Every open topological subspace X⊂openK of a compact Hausdorff space K is a locally compact topological space. In particular every compact Hausdorff space itself is locally compact.

## Is compact subset open?

So unlike with closed and open sets, a set is “compact relative a subset Y ” if and only if it is compact relative to the whole space. Compact subsets of a metric space are closed. Closed subsets of compact sets are compact. If F is closed and K is compact then F ∩ K is compact.

**Which space are locally compact?**

In topology and related branches of mathematics, a topological space is called locally compact if, roughly speaking, each small portion of the space looks like a small portion of a compact space. More precisely, it is a topological space in which every point has a compact neighborhood.

### Is locally compact Hausdorff space normal?

A locally compact Hausdorff space is always locally normal. A normal space is always locally normal. A T1 space need not be locally normal as the set of all real numbers endowed with the cofinite topology shows.

### Is a closed subset of a compact set compact?

37, 2.35] A closed subset of a compact set is compact. Proof : Let K be a compact metric space and F a closed subset. Then its complement Fc is open. Thus if {Vα} is an open cover of F we obtain an open cover Ω of K by adjoining Fc.

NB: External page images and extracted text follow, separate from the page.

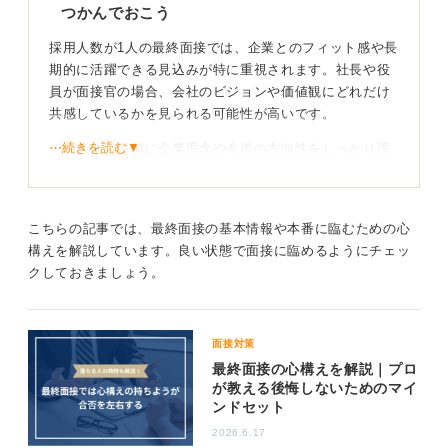
つかんでおこう
採用人数が1人の最終面接では、企業とのフィット感や長
期的に活躍できる見込みが特に重視されます。社長や役
員が面接官の場合、会社のビジョンや価値観にどれだけ
共感しているかを見られる可能性が高いです。
⋯続きを読む▼
そのため、事前に企業理念や今後の方向性をしっかり理
解しておきましょう。具体的な対策として、社長や役員
のプロフィールを調べることをおすすめします。
インターネットで経歴やインタビュー記事を読み、考え
こちらの記事では、最終面接の基本情報や本番に臨むための心
方や企業に対する思いを把握しておくと、面接中に共通
構えを解説しています。良い状態で面接に臨めるようにチェッ
の話題を提供できる可能性が高まります。
クしておきましょう。
第三者の視点がカギ！ 面接練習で自信をつけよう
面接対策
自己アピールでは、長期的な視点で自社にどのように貢
最終面接の心構えを解説｜プロ
が教える後悔しないためのマイ
献できるかを具体的に述べることが重要です。自分のス
ンドセット
キルや経験が、企業の目指す方向性とどう一致するの
か、納得感のあるストーリーを用意しましょう。
2026.6.17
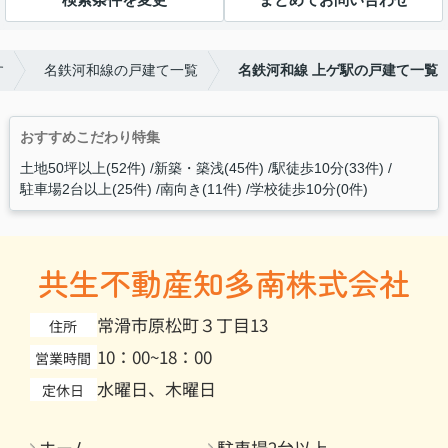
す
名鉄河和線の戸建て一覧
名鉄河和線 上ゲ駅の戸建て一覧
おすすめこだわり特集
土地50坪以上(52件)
新築・築浅(45件)
駅徒歩10分(33件)
駐車場2台以上(25件)
南向き(11件)
学校徒歩10分(0件)
共生不動産知多南株式会社
常滑市原松町３丁目13
住所
10：00~18：00
営業時間
水曜日、木曜日
定休日
ホーム
駐車場2台以上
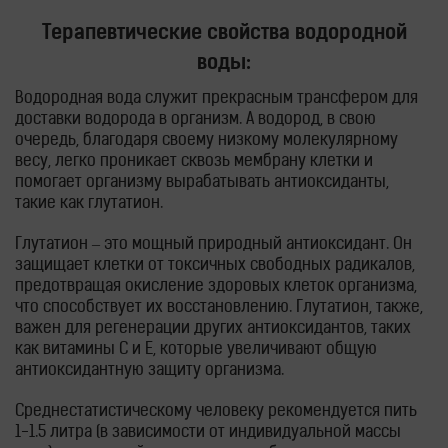
Терапевтические свойства водородной
воды:
Водородная вода служит прекрасным трансфером для
доставки водорода в организм. А водород, в свою
очередь, благодаря своему низкому молекулярному
весу, легко проникает сквозь мембрану клетки и
помогает организму вырабатывать антиоксиданты,
такие как глутатион.
Глутатион – это мощный природный антиоксидант. Он
защищает клетки от токсичных свободных радикалов,
предотвращая окисление здоровых клеток организма,
что способствует их восстановлению.
Глутатион, также,
важен для регенерации других антиоксидантов, таких
как витамины С и Е, которые увеличивают общую
антиоксидантную защиту организма.
Среднестатистическому человеку рекомендуется пить
1-1.5 литра (в зависимости от индивидуальной массы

**Is every metric space locally compact?**

The answer is no: for instance, if X is any discrete metric space, then every real-valued function on X is automatically both continuous and uniformly continuous (why?); but a discrete metric space is compact if and only if it is finite (why?).

## Are all compact sets closed?

every compact set is closed, but not conversely. There are, however, spaces in which the compact sets coincide with the closed sets-compact Hausdorff spaces, for example. It is the intent of this note to give several characterizations of such spaces and to list some of their properties.

## Is a locally compact space compact?

Definition. A topological space is locally compact if every point has a neighborhood base consisting of compact subspaces.

**Is every compact set closed?**

Compact sets need not be closed in a general topological space. For example, consider the set {a,b} with the topology {∅,{a},{a,b}} (this is known as the Sierpinski Two-Point Space). The set {a} is compact since it is finite.

### Is every subset of compact space compact?

Every closed subspace of a compact space is compact. Proof. Let Y be a closed subspace of the compact space X. Given a covering A of Y by sets open in X, let us form an open covering B of X by adjoining to A the single open set X − Y , that is, B = A∪{X − Y }.

### What is open set in metric space?

In a metric space—that is, when a distance function is defined—open sets are the sets that, with every point P, contain all points that are sufficiently near to P (that is, all points whose distance to P is less than some value depending on P).

**Is Cantor set compact?**

The Cantor ternary set, and all general Cantor sets, have uncountably many elements, contain no intervals, and are compact, perfect, and nowhere dense.